In working through the implications of this relationship between ergon and parergon, Derrida explores three examples: the status of clothing on statuary, the role of columns on buildings, and frames for paintings and other artwork. In the present context, it is the last of these that is most instructive for approaching the image to hand. According to Derrida, in an art context, a picture’s frame as parergon serves two vital yet seemingly contradictory and simultaneous operations. On the one hand, its precise function is to stand out ‘like a figure on a ground’, both from ‘the ergon (the work)’ and also from ‘the milieu’ (which in the case of displayed art, includes both the immediate surrounding of the gallery wall, and a wider art context) (Truth, 61). This it does in order to ‘delimit’ the content of any given work. On the other hand, and at the same time, ‘the parergon is a form which has as its traditional determination not that it stands out but that it disappears, buries itself, effaces itself, melts away at the moment it deploys its greatest energy’ (ibid.).  As an investigative tool of the forensic aesthetic, this understanding of the frame as parergon is most instructive for thinking through the image before us.

 

This image of Calvino and Borges fulfils the above parergonal functions by both delimiting what is in the image as well as through the porosity of the boundary, with the ‘milieu’ beyond it crucially brought into play. This occurs in two ways. First, this image is ‘framed’ by its relationship to others, as part of a particular genre, or studium as previously noted—that of the celebrity/feted writer (in this case Borges) with celebrity philosopher, writer, socialite, etc. From this late period of his life (when he became, in the words of one commentator, an ‘international institution’ constantly travelling the world—Woodall, Borges, 259), photographs can be found of Borges alongside a diverse cavalcade of intellectuals and celebrities, including everyone from Derrida, to J.G. Ballard and Bianca Jagger. What sets the Calvino image apart from these others—and thus ‘frames’ it in a way that delimits or distinguishes it—is its beguiling nature; this particular image, unlike some of the others that circulate, is fugitive in the strict forensic sense by which its ‘content’ eludes encapsulation and immediate sense-making.

 

The second more restricted, but potentially richer, sense of what is occurring at the boundary/edge of this ‘framed’ photographic composition concerns the issue of what is not immediately visible. We can approach this issue from two theoretical directions: (a) that which points to what is missing from the image; and (b) that which points to what the image opens up by way of avenues for further exploration. On what is missing, Rugoff duly acknowledges the significant contribution that Roland Barthes has made in making us aware of how all photographs are ‘haunted by absence and loss; each confronts us with the traces of an irretrievably vanished human moment’ (‘Eye’, 91).  However, for Rugoff, the ‘absence’ that structures the forensic aesthetic is ‘of a different order’: it is a ‘framing silence’ (ibid.). One key ‘silence’ of this image is the question of who else may be present outside the ‘frame’ but in the same interior space. Who is on the other side of the camera, for instance? Given this depicts only one quarter-segment of a circular table, who else may be seated there? Could it be a dignitary from the Universidad Internacional Menéndez Pelayo? Perhaps the novelist Gonzalo Torrente Ballester? Presumably Maria Kodama was present. Moreover, in terms of material clues or traces, what is outside the window behind Calvino’s right shoulder? How does the window/mirror/doorway behind Borges’ left shoulder speak to us, and of what? We are simply faced with a scene, an unknowable scene of unseen people and motivations. It resembles the visual analogue of a mise en scene sampled from a nouveau roman, a theatre of objects and things which simply ‘are there’, as Alain Robbe-Grillet would have it (‘Novel’, 19).

 

 

A Portrait of Two Gentlemen of Letters in a Hotel in Seville (1984)

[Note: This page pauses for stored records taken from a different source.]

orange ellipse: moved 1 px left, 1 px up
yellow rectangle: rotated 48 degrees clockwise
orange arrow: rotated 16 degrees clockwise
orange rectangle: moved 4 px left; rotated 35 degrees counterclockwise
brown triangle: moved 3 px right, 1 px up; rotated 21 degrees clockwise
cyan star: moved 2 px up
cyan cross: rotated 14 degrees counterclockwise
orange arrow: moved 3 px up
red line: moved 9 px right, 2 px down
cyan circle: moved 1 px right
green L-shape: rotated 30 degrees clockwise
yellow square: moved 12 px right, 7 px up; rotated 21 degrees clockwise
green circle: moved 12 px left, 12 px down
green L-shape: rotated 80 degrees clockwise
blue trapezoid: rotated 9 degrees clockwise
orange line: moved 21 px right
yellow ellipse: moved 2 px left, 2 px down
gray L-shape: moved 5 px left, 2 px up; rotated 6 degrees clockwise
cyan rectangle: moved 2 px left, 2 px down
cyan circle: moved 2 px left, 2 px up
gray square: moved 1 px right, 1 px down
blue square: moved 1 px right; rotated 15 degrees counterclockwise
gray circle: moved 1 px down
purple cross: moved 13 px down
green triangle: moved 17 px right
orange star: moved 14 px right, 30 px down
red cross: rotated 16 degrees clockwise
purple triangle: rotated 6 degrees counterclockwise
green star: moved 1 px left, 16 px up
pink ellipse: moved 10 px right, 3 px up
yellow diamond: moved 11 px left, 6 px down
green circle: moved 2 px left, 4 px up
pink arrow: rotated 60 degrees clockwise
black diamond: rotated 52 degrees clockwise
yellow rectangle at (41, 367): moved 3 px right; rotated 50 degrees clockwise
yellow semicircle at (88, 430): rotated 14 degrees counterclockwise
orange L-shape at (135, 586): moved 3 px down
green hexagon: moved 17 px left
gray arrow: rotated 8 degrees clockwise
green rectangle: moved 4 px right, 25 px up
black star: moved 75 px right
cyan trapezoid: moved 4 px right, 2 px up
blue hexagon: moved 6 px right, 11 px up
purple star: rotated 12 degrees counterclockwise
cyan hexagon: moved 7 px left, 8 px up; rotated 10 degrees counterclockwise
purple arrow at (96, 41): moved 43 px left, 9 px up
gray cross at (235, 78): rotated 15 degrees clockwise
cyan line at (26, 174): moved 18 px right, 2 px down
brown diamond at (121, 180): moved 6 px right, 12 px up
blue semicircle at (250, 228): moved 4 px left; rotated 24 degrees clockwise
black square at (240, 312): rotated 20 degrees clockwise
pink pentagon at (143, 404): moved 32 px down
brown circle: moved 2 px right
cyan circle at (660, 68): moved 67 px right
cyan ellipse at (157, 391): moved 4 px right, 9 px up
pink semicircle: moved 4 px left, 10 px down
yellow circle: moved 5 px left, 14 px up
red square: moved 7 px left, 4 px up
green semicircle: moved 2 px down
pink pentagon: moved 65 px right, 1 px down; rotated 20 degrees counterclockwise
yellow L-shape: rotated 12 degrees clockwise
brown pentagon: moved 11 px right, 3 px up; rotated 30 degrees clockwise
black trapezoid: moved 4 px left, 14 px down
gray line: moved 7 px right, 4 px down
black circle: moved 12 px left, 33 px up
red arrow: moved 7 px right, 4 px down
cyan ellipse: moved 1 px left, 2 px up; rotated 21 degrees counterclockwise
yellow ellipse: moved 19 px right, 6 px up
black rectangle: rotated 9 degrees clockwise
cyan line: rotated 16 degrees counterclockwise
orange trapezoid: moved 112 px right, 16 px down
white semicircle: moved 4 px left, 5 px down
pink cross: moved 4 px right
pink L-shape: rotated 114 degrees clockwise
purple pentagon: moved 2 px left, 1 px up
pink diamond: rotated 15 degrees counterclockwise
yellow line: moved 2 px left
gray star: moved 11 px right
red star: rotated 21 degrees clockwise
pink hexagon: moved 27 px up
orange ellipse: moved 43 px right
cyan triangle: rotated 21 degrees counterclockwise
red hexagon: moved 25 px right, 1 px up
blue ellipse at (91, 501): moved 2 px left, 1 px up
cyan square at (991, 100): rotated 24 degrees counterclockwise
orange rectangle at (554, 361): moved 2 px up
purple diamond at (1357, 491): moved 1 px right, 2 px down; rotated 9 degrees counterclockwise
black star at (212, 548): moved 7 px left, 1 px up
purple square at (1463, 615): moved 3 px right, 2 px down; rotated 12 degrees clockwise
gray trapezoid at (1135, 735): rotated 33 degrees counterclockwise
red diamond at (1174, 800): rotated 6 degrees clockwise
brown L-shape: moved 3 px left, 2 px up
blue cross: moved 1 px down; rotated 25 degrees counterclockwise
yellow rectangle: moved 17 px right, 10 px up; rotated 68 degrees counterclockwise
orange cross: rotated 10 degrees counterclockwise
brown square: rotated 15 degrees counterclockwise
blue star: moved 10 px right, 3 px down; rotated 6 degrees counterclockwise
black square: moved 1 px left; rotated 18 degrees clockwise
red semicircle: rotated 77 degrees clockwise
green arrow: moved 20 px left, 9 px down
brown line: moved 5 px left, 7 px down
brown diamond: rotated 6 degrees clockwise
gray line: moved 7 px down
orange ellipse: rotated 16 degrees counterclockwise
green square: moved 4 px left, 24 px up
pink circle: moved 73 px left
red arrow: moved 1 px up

In a potentially explosive contribution to scholarship on Vermeer, Philip Steadman develops the hypothesis that Vermeer’s paintings in fact consist of traced projected camera images at full size. Drawing from an earlier project of Steadman’s, which saw him oversee the reconstruction of Vermeer’s room for a 1989 BBC documentary, Steadman furnishes the following evidence as support for this theory:

 

Those parts of the room that are visible in each painting are contained within a ‘visual pyramid’ whose apex is at the viewpoint. If the sloping lines that form the edges of this pyramid are carried back through the viewpoint to meet the back wall of the room behind the painter, they define a rectangular area on that wall. In each of the six cases in question (and maybe more) this rectangle is the precise size of the respective painting. My explanation for this extraordinary geometrical coincidence is that Vermeer had a cubicle-type camera obscura at the back of the room with a lens that could be moved to each painting’s viewpoint […] (‘Vermeer’, 140).

 

If Vermeer’s The Music Lesson (c. 1662-1664) was, so to speak, painted with a photographic eye, then what is striking about the present image before us is that it is the inverse of this: it is an image photographed with a painterly eye.

 

One of the most remarkable features of this photograph is the parallels between it and Dutch interior paintings of the seventeenth century. In broad brushstrokes, we can say that the conventional format of these Delft School paintings included two key elements. First, they ‘featured a room with a window, or at least the indication of a light source, along the side wall’ (Hollander, ‘Entrance’, 2). In the work of Maes, this might take the form of an open window which offers a view of Dordrecht, for example (ibid.). In the present image, what is incorporated is a glimpse through quartered glass of the ornate facades of the upper streetscape of Seville. Second, the ‘back wall was parallel to the picture plane’ (ibid.). While the back wall is not, strictly speaking, parallel to the picture plane, the composition nonetheless works to create this effect. In Dutch paintings, this back wall/picture plane relationship ‘could be punctuated by one or more objects such as windows, pictures, or maps, along with doorways framing views of other rooms’ (ibid.), with the last of these particularly evident in the paintings of Hendrik Sorgh, Adriaen van Gaesbeeck, and especially Pieter de Hooch.

 

To add further detail to this outline, in compositional terms both of the above elements combine in these Dutch paintings in ways that render their interior spaces, and the manifold detail contained within them, ‘compact, variegated, invitational’ (ibid.). As Martha Hollander notes, ‘the theorist and painter Karel van Mander, at the beginning of the seventeenth century, described the technique of urging the viewer’s eyes to enter deep into a picture by creating small pockets of space, rich in exquisite detail’ (‘Entrance’, 2). One key way that this is achieved is via the inclusion of ‘internal vignettes’ that ‘enlarges the sense of compelling spaciousness in these pictures’ by, among other things, creating ‘two or more areas for their figures to inhabit, featuring smaller secondary scenes within the larger ones’ (ibid.).

 

In the Calvino-Borges photograph this occurs in a figurative way. What we see in this image is a certain sense of space opening up to the right: above Borges’ left shoulder is a vertical panel containing a rectangular and an oval motif; a fluted pattern runs horizontally above and to the right of these (both of which look more painted than a part of the architecture). The effect of these is to frame what appears to be either reflected light off a mirror or a passage through to another interior space. It is in this very precise ‘pocket of detail’ that we can, arguably, divine what Benjamin means when he writes that ‘there is something inexplicably familiar about these spots’ insofar as they open up to us ‘crucial experiences of the past’ (‘Diary’, 3).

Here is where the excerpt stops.